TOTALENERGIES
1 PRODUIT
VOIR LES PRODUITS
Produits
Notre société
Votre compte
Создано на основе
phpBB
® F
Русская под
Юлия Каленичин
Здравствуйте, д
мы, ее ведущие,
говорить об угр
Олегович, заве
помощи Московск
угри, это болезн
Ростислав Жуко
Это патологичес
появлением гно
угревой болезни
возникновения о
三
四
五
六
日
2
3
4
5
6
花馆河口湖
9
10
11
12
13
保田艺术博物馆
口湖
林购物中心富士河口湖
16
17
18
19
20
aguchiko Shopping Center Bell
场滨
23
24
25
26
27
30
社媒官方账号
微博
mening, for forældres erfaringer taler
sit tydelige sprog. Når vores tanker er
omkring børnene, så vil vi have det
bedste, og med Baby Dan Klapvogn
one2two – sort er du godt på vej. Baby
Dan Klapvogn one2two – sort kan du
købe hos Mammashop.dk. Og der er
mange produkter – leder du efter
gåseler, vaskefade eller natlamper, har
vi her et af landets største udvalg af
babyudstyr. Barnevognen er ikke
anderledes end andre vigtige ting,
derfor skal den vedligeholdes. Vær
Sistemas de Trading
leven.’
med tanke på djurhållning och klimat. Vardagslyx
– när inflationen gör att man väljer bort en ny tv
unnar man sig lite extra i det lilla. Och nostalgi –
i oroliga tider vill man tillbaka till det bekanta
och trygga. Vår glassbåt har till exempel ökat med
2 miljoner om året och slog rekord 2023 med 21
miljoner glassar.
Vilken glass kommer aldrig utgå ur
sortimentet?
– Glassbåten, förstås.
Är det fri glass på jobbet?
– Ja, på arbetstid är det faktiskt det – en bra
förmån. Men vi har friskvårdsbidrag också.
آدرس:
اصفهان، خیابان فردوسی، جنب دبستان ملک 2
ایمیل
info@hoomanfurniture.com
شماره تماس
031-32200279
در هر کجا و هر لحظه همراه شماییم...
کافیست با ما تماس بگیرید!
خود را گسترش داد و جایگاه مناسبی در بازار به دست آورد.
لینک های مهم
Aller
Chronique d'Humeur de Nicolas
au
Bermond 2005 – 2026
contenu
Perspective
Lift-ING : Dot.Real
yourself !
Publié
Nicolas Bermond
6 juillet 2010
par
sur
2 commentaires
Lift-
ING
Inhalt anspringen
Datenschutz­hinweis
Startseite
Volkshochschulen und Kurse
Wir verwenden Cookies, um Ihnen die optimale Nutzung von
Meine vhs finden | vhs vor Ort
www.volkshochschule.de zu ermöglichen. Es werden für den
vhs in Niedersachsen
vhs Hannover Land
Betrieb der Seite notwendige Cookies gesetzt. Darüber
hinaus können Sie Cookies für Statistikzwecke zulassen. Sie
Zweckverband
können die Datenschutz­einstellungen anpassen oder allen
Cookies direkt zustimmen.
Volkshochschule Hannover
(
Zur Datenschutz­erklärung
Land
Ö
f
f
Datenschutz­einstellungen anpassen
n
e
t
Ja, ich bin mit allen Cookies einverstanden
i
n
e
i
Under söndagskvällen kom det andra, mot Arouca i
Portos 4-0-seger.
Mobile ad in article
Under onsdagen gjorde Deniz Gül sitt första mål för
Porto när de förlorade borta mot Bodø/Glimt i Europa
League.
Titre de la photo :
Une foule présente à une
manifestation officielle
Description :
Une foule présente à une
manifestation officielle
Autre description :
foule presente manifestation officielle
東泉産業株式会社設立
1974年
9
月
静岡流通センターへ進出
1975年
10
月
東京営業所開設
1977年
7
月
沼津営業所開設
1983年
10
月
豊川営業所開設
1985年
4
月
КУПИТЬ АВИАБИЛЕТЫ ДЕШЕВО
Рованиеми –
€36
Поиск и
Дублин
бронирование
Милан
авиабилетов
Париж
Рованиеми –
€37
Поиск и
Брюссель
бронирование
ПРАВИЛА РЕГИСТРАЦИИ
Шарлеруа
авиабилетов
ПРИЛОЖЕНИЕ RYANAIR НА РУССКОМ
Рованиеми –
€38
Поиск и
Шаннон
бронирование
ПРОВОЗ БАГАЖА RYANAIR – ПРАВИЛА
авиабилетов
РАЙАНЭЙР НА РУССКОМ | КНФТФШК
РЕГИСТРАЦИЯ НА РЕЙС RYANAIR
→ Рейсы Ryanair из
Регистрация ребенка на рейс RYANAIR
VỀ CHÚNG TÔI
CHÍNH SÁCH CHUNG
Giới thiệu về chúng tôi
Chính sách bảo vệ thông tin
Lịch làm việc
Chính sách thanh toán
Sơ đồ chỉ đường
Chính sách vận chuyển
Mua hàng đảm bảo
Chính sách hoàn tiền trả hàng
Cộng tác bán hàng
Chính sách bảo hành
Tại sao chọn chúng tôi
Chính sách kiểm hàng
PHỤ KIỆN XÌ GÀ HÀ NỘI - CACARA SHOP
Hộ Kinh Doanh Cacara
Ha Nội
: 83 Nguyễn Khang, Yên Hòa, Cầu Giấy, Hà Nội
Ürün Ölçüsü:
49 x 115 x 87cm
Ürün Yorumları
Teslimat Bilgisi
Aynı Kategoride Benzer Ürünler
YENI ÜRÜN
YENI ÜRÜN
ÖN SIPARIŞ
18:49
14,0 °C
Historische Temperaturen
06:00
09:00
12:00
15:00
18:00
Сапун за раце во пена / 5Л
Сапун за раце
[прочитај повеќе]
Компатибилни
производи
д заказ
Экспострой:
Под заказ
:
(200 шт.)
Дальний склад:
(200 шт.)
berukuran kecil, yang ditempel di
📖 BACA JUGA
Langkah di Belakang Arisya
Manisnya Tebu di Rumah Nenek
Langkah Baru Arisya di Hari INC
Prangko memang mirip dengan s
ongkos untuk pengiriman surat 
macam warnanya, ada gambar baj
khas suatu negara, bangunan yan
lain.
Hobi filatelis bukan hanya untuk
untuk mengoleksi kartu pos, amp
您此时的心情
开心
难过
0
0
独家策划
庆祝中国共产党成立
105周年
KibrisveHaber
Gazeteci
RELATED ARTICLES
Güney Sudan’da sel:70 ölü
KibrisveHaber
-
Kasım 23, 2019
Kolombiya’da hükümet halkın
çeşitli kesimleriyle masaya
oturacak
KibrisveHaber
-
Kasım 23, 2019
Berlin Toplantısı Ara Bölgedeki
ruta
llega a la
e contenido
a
──────────
# Task objective:
Make an exact copy of all the lines above.

# Solution to this problem:
TOTALENERGIES
1 PRODUIT
VOIR LES PRODUITS
Produits
Notre société
Votre compte
Создано на основе
phpBB
® F
Русская под
Юлия Каленичин
Здравствуйте, д
мы, ее ведущие,
говорить об угр
Олегович, заве
помощи Московск
угри, это болезн
Ростислав Жуко
Это патологичес
появлением гно
угревой болезни
возникновения о
三
四
五
六
日
2
3
4
5
6
花馆河口湖
9
10
11
12
13
保田艺术博物馆
口湖
林购物中心富士河口湖
16
17
18
19
20
aguchiko Shopping Center Bell
场滨
23
24
25
26
27
30
社媒官方账号
微博
mening, for forældres erfaringer taler
sit tydelige sprog. Når vores tanker er
omkring børnene, så vil vi have det
bedste, og med Baby Dan Klapvogn
one2two – sort er du godt på vej. Baby
Dan Klapvogn one2two – sort kan du
købe hos Mammashop.dk. Og der er
mange produkter – leder du efter
gåseler, vaskefade eller natlamper, har
vi her et af landets største udvalg af
babyudstyr. Barnevognen er ikke
anderledes end andre vigtige ting,
derfor skal den vedligeholdes. Vær
Sistemas de Trading
leven.’
med tanke på djurhållning och klimat. Vardagslyx
– när inflationen gör att man väljer bort en ny tv
unnar man sig lite extra i det lilla. Och nostalgi –
i oroliga tider vill man tillbaka till det bekanta
och trygga. Vår glassbåt har till exempel ökat med
2 miljoner om året och slog rekord 2023 med 21
miljoner glassar.
Vilken glass kommer aldrig utgå ur
sortimentet?
– Glassbåten, förstås.
Är det fri glass på jobbet?
– Ja, på arbetstid är det faktiskt det – en bra
förmån. Men vi har friskvårdsbidrag också.
آدرس:
اصفهان، خیابان فردوسی، جنب دبستان ملک 2
ایمیل
info@hoomanfurniture.com
شماره تماس
031-32200279
در هر کجا و هر لحظه همراه شماییم...
کافیست با ما تماس بگیرید!
خود را گسترش داد و جایگاه مناسبی در بازار به دست آورد.
لینک های مهم
Aller
Chronique d'Humeur de Nicolas
au
Bermond 2005 – 2026
contenu
Perspective
Lift-ING : Dot.Real
yourself !
Publié
Nicolas Bermond
6 juillet 2010
par
sur
2 commentaires
Lift-
ING
Inhalt anspringen
Datenschutz­hinweis
Startseite
Volkshochschulen und Kurse
Wir verwenden Cookies, um Ihnen die optimale Nutzung von
Meine vhs finden | vhs vor Ort
www.volkshochschule.de zu ermöglichen. Es werden für den
vhs in Niedersachsen
vhs Hannover Land
Betrieb der Seite notwendige Cookies gesetzt. Darüber
hinaus können Sie Cookies für Statistikzwecke zulassen. Sie
Zweckverband
können die Datenschutz­einstellungen anpassen oder allen
Cookies direkt zustimmen.
Volkshochschule Hannover
(
Zur Datenschutz­erklärung
Land
Ö
f
f
Datenschutz­einstellungen anpassen
n
e
t
Ja, ich bin mit allen Cookies einverstanden
i
n
e
i
Under söndagskvällen kom det andra, mot Arouca i
Portos 4-0-seger.
Mobile ad in article
Under onsdagen gjorde Deniz Gül sitt första mål för
Porto när de förlorade borta mot Bodø/Glimt i Europa
League.
Titre de la photo :
Une foule présente à une
manifestation officielle
Description :
Une foule présente à une
manifestation officielle
Autre description :
foule presente manifestation officielle
東泉産業株式会社設立
1974年
9
月
静岡流通センターへ進出
1975年
10
月
東京営業所開設
1977年
7
月
沼津営業所開設
1983年
10
月
豊川営業所開設
1985年
4
月
КУПИТЬ АВИАБИЛЕТЫ ДЕШЕВО
Рованиеми –
€36
Поиск и
Дублин
бронирование
Милан
авиабилетов
Париж
Рованиеми –
€37
Поиск и
Брюссель
бронирование
ПРАВИЛА РЕГИСТРАЦИИ
Шарлеруа
авиабилетов
ПРИЛОЖЕНИЕ RYANAIR НА РУССКОМ
Рованиеми –
€38
Поиск и
Шаннон
бронирование
ПРОВОЗ БАГАЖА RYANAIR – ПРАВИЛА
авиабилетов
РАЙАНЭЙР НА РУССКОМ | КНФТФШК
РЕГИСТРАЦИЯ НА РЕЙС RYANAIR
→ Рейсы Ryanair из
Регистрация ребенка на рейс RYANAIR
VỀ CHÚNG TÔI
CHÍNH SÁCH CHUNG
Giới thiệu về chúng tôi
Chính sách bảo vệ thông tin
Lịch làm việc
Chính sách thanh toán
Sơ đồ chỉ đường
Chính sách vận chuyển
Mua hàng đảm bảo
Chính sách hoàn tiền trả hàng
Cộng tác bán hàng
Chính sách bảo hành
Tại sao chọn chúng tôi
Chính sách kiểm hàng
PHỤ KIỆN XÌ GÀ HÀ NỘI - CACARA SHOP
Hộ Kinh Doanh Cacara
Ha Nội
: 83 Nguyễn Khang, Yên Hòa, Cầu Giấy, Hà Nội
Ürün Ölçüsü:
49 x 115 x 87cm
Ürün Yorumları
Teslimat Bilgisi
Aynı Kategoride Benzer Ürünler
YENI ÜRÜN
YENI ÜRÜN
ÖN SIPARIŞ
18:49
14,0 °C
Historische Temperaturen
06:00
09:00
12:00
15:00
18:00
Сапун за раце во пена / 5Л
Сапун за раце
[прочитај повеќе]
Компатибилни
производи
д заказ
Экспострой:
Под заказ
:
(200 шт.)
Дальний склад:
(200 шт.)
berukuran kecil, yang ditempel di
📖 BACA JUGA
Langkah di Belakang Arisya
Manisnya Tebu di Rumah Nenek
Langkah Baru Arisya di Hari INC
Prangko memang mirip dengan s
ongkos untuk pengiriman surat 
macam warnanya, ada gambar baj
khas suatu negara, bangunan yan
lain.
Hobi filatelis bukan hanya untuk
untuk mengoleksi kartu pos, amp
您此时的心情
开心
难过
0
0
独家策划
庆祝中国共产党成立
105周年
KibrisveHaber
Gazeteci
RELATED ARTICLES
Güney Sudan’da sel:70 ölü
KibrisveHaber
-
Kasım 23, 2019
Kolombiya’da hükümet halkın
çeşitli kesimleriyle masaya
oturacak
KibrisveHaber
-
Kasım 23, 2019
Berlin Toplantısı Ara Bölgedeki
ruta
llega a la
e contenido
a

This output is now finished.